Value Chain Examples
– Figure above provides examples of how and where information technologies can be applied to basic business processes using the value chain framework. For example, the figure illustrates that collaborative workflow intranets can increase the communications and collaboration required to improve administrative coordination and support services dramatically.
– An employee benefits intranet can help the human resources management function provide employees with easy, self-service access to their benefits information.
– Extranets enable a company and its global business partners to use the Web to design products and processes jointly.
– Finally, e-commerce Web portals can dramatically improve procurement of resources by providing online marketplaces for a firm’s suppliers.
– The value chain model in Figure above also identifies examples of strategic applications of information systems technology to primary business processes.
– These include automated just-in-time warehousing systems to support inbound logistic processes that involve inventory storage, computer-aided flexible manufacturing systems, as well as online point-of-sale and order processing systems to improve the outbound logistics processes that handle customer orders.

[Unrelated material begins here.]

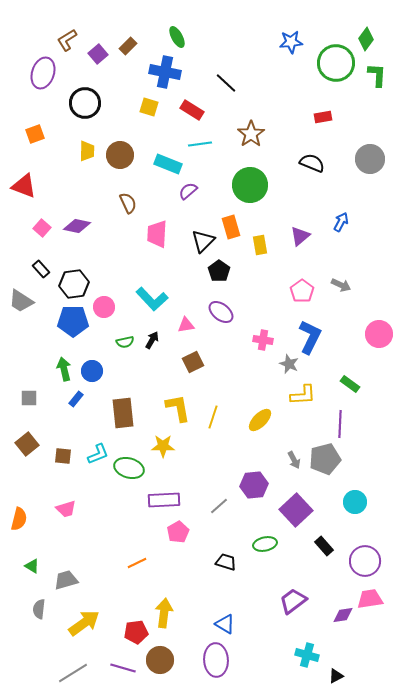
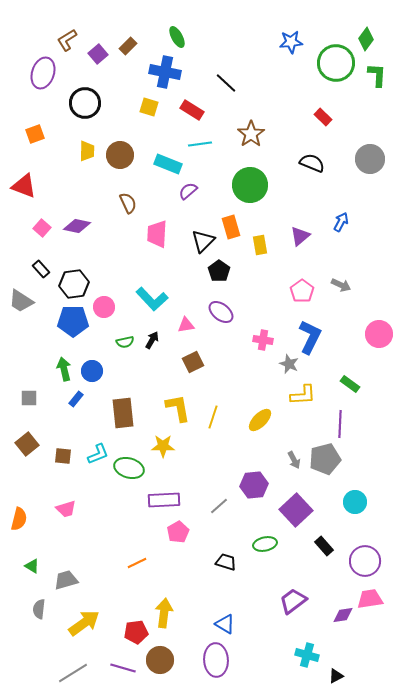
red rectangle at (323, 117): rotated 54 degrees clockwise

– Information systems can also support marketing and sales processes by developing an interactive targeted marketing capability on the Internet and the Web.
– Finally, a coordinated and integrated customer relationship management system can dramatically improve customer service.
– Thus, the value chain concept can help you identify where and how to apply the strategic capabilities of information technology.
– It shows how various types of information technologies might be applied to specific business processes to help a firm gain competitive advantages in the marketplace.